Tant de sacrifice est rare et Eva Mattes évoque, une lueur dans ses yeux rajeunis de vingt ans, cette faculté que Kinski avait à donner, à offrir sur un plateau ou sur scène. Son attitude face à la caméra d’un homme aussi minutieux et à l’ambition si démesurée que Herzog – car tous n’auront pas réussi à « cadrer » Kinski – n’était plus celle d’un égocentrique maladif. Il était d’une générosité débordante, à tel point qu’il semblait forcer tous les comédiens qui l’entouraient à être avec lui, dans son regard devenu mythique et dans la moindre de ses intentions. On pourrait presque parler « d’égocentrisme généreux » : il avait un pouvoir fédérateur absolument exceptionnel. Et ce non pas seulement pour sa gloire personnelle, mais celle d’une œuvre d’art.

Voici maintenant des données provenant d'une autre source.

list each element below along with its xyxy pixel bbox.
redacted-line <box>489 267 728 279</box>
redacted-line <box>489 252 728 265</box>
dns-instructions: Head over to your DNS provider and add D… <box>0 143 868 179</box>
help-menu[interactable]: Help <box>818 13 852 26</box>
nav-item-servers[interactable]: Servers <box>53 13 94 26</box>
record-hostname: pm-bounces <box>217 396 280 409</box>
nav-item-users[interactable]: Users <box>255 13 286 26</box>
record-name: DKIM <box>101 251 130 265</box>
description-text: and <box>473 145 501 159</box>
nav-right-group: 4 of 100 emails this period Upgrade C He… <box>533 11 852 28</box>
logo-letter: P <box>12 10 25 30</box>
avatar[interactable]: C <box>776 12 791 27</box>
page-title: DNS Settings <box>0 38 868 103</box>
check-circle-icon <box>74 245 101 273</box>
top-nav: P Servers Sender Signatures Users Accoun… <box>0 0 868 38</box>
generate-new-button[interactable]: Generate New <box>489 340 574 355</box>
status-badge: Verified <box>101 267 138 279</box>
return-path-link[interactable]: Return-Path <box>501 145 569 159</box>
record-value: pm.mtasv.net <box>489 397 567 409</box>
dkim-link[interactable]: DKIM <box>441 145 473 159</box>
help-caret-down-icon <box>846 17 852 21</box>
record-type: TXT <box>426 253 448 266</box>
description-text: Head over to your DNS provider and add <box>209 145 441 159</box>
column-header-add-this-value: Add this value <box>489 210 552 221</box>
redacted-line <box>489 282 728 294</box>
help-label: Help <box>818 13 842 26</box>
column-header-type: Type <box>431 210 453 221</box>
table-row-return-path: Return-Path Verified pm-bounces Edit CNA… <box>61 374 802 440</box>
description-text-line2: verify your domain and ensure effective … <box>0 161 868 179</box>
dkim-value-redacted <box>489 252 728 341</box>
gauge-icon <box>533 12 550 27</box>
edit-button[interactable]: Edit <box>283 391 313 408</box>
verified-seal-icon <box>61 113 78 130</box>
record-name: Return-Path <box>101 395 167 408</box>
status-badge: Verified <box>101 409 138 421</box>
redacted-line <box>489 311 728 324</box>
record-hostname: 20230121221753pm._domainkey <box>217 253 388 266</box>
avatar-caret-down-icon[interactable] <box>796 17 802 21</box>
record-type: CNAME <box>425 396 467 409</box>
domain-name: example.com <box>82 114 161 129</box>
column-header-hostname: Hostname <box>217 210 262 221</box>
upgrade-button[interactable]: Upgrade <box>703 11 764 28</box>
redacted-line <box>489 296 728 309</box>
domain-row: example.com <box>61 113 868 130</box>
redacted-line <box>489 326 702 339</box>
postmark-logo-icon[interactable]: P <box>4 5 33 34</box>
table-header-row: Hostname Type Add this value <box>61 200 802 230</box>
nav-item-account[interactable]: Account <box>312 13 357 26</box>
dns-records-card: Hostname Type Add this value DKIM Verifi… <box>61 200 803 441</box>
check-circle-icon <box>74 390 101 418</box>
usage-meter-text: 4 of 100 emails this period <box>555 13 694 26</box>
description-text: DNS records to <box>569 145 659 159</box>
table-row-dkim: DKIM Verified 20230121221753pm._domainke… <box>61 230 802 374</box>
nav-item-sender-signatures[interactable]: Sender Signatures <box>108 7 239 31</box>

Le plus dur était de comprendre Kinski et de gagner sa confiance. Herzog explique cela sur des images du tournage de Fitzcarraldo, où son acteur enrage contre le producteur exécutif du film. En effet, ces crises de rage absolument terribles étaient le fruit d’un homme qui ne pouvait voir ce qu’il donnait être vulgarisé, corrompu par l’œil de quelqu’un qui ne lui semblait pas digne de comprendre entièrement la portée de ses intentions.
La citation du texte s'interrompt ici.